**TASK STATEMENT**
Of all the entries below, retype only the lines from the one with "Dengan kombinasi pengemasan" through the one with "varit lite för duktig på att s", exactly as they appear.

**DATA SHOWN**
-.-.-
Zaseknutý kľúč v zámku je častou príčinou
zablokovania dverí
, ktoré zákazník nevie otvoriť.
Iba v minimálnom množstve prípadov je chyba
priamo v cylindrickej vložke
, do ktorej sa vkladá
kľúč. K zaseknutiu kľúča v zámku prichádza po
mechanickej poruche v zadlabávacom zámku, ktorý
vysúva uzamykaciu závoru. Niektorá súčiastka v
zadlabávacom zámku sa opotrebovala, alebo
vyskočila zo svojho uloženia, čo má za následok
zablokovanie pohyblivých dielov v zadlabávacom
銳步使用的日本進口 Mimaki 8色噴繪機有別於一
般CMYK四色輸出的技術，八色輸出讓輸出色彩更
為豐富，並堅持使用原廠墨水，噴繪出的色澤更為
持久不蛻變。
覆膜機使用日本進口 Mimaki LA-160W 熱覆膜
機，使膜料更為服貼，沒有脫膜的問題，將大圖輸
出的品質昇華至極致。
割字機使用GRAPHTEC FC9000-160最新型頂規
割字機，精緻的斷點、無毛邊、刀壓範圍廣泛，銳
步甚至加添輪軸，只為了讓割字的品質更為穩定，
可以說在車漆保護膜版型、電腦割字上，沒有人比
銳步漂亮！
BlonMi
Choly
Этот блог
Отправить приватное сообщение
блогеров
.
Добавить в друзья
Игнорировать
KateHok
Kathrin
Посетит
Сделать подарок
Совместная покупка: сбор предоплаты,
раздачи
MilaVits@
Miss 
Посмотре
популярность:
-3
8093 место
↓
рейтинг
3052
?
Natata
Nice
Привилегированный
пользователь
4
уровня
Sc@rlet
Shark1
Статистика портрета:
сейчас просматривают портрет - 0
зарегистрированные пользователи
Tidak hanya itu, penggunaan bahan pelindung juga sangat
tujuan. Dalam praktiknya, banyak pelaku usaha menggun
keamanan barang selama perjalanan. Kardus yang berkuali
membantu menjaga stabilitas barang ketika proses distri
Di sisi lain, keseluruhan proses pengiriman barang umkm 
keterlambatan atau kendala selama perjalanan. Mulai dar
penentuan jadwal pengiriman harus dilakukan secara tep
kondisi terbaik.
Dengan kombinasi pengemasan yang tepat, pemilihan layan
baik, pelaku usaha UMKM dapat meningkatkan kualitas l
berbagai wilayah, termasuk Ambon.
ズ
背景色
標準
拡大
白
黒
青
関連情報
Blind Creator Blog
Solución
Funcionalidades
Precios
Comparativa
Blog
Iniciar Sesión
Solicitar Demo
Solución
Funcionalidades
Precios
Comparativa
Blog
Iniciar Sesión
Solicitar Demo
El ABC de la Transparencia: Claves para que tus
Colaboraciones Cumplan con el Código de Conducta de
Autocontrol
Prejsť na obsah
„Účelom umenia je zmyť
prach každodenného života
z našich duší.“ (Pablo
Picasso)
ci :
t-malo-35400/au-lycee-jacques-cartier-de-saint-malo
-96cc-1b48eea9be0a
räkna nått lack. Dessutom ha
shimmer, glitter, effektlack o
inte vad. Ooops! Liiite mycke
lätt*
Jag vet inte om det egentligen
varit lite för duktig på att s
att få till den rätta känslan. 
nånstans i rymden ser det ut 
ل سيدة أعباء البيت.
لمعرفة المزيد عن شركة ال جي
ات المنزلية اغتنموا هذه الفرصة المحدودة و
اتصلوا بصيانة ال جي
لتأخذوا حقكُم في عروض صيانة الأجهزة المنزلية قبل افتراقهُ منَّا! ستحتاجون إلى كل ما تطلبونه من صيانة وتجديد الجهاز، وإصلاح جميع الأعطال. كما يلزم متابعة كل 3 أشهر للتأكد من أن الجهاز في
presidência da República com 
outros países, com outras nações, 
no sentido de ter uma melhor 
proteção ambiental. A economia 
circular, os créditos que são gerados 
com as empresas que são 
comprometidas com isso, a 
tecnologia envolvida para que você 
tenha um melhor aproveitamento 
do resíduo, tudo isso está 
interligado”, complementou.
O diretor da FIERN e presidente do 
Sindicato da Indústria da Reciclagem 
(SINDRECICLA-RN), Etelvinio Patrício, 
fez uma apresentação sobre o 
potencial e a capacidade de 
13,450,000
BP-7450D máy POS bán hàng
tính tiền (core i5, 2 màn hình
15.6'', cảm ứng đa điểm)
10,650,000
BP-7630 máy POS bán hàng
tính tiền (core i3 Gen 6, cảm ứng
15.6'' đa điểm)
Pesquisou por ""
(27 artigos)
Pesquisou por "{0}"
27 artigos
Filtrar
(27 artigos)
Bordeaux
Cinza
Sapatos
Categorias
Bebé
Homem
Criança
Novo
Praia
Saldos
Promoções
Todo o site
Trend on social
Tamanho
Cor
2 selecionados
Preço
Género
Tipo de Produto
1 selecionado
-.-.-
**ANSWER TO THE EXERCISE**
Dengan kombinasi pengemasan yang tepat, pemilihan layan
baik, pelaku usaha UMKM dapat meningkatkan kualitas l
berbagai wilayah, termasuk Ambon.
ズ
背景色
標準
拡大
白
黒
青
関連情報
Blind Creator Blog
Solución
Funcionalidades
Precios
Comparativa
Blog
Iniciar Sesión
Solicitar Demo
Solución
Funcionalidades
Precios
Comparativa
Blog
Iniciar Sesión
Solicitar Demo
El ABC de la Transparencia: Claves para que tus
Colaboraciones Cumplan con el Código de Conducta de
Autocontrol
Prejsť na obsah
„Účelom umenia je zmyť
prach každodenného života
z našich duší.“ (Pablo
Picasso)
ci :
t-malo-35400/au-lycee-jacques-cartier-de-saint-malo
-96cc-1b48eea9be0a
räkna nått lack. Dessutom ha
shimmer, glitter, effektlack o
inte vad. Ooops! Liiite mycke
lätt*
Jag vet inte om det egentligen
varit lite för duktig på att s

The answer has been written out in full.